_YOUR ASSIGNMENT_: Find the line that contains "夜听｜婚姻里最伤人的，不是冷战，不是出轨，而是"; then retype it and each line after it, exactly, through the final line of the data below.

Source data:
■ ■ ■ ■ ■ ■ ■
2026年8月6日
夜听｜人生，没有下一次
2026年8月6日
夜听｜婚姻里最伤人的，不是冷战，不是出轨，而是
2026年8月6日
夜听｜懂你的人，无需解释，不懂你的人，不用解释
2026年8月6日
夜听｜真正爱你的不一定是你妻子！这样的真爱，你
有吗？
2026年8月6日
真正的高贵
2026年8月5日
■ ■ ■ ■ ■ ■ ■
_WRITTEN RESPONSE_:
夜听｜婚姻里最伤人的，不是冷战，不是出轨，而是
2026年8月6日
夜听｜懂你的人，无需解释，不懂你的人，不用解释
2026年8月6日
夜听｜真正爱你的不一定是你妻子！这样的真爱，你
有吗？
2026年8月6日
真正的高贵
2026年8月5日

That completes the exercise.